Of Syrians and Samaritans

Sometimes I wonder why Jesus left out certain things. Are there any stories where Jesus did not heal or help someone? Surely there must have been some left untouched? If we heard those stories it would help us understand those who are not healed today. Or can we learn something just from the fact that we are not told?

And what about the story of the Good Samaritan? We have the heroes and antiheroes of the drama arriving on the scene after the terrible deed was done. And so we know that we should be compassionate and care for those who have suffered.
But what if the Samaritan and co had come upon the assault while it was taking place? What then would Jesus have expected?
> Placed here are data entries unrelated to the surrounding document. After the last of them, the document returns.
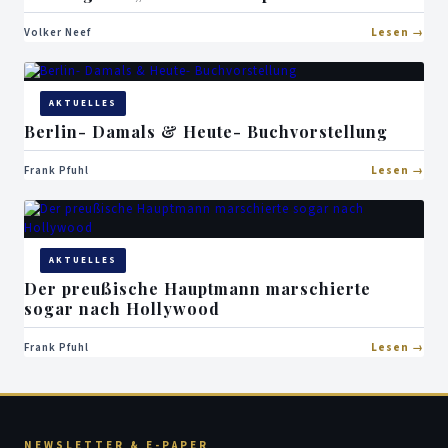
Volker Neef
Lesen
AKTUELLES
Berlin- Damals & Heute- Buchvorstellung
Frank Pfuhl
Lesen
AKTUELLES
Der preußische Hauptmann marschierte
sogar nach Hollywood
Frank Pfuhl
Lesen
NEWSLETTER & E-PAPER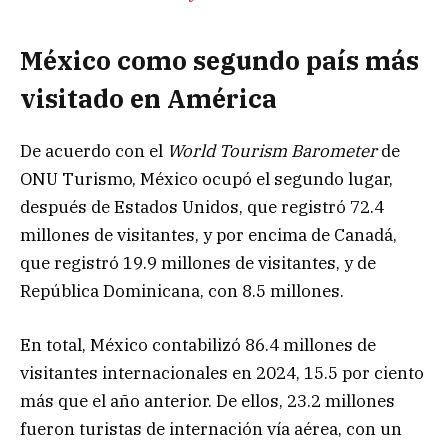
México como segundo país más
visitado en América
De acuerdo con el
World Tourism Barometer
de
ONU Turismo, México ocupó el segundo lugar,
después de Estados Unidos, que registró 72.4
millones de visitantes, y por encima de Canadá,
que registró 19.9 millones de visitantes, y de
República Dominicana, con 8.5 millones.
En total, México contabilizó 86.4 millones de
visitantes internacionales en 2024, 15.5 por ciento
más que el año anterior. De ellos, 23.2 millones
fueron turistas de internación vía aérea, con un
Because then we would have a word on the Syrian situation, which we all know is not cut and dried. Is the Christian response to intervene and (hopefully) limit future suffering? Or is the Christian response to act peacefully, ourselves, at all costs.

Actually, I don't think that the parable of the Good Samaritan is about showing compassion and it is probably a statement about our society that we think it is. Compassion would have been expected even without Jesus saying so. The point is that the display of compassion (or non-display) turned around the perceived status of those involved. And so those who were honoured for their position in society were not honoured in this context and similarly the reverse.


Steven Jones said...

Hi Jenny

Your posts are thought-provoking, as always!
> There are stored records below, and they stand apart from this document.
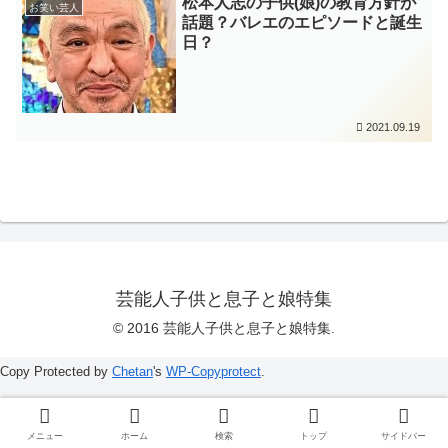
松本人志の子供(娘)の教育方針が
お笑い芸人
話題？バレエのエピソードと誕生
日？
2021.09.19
芸能人子供と息子と娘特集
© 2016 芸能人子供と息子と娘特集.
Copy Protected by
Chetan
's
WP-Copyprotect
.
メニュー
ホーム
検索
トップ
サイドバー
With regard to the questions you pose, perhaps another way at looking at the parable of the Good Samaritan is not so much as a call to perform acts of mercy (since Jesus was addressing a Jewish religious leader who had acknowledged that the prerequisites for eternal life were to "love God, love neighbour", rendering acts of mercy as a given), but more as a call to recognising who one's neighbour is.

In the case of the parable, the Jewish religious leader had to conclude that the "despised Samaritan" (Jesus' words) was, in fact, his neighbour. And at the risk of sounding simplistic, isn't a failure to recognise others - even those we despise - as our neighbour, ultimately the root of all human conflict?

Enjoy your day - keep putting the tough questions out there.


Steve Hayes said...

Another way of looking at it is to see it as dealing with legalism. The lawyer's question, the legalist's question, is "Who is my neighbour?" thus seeing to limit the range of of people I need to be nice to. Jesus never answers it, but rather turns it around and shows that it is the wrong question.

The right question is not "Who is my neighbour?" but rather "Who can I be a neighbour to?"

Jenny Hillebrand said...

Jesus was clever in the stories he told. There is so much to see when you look. Thanks for the comments.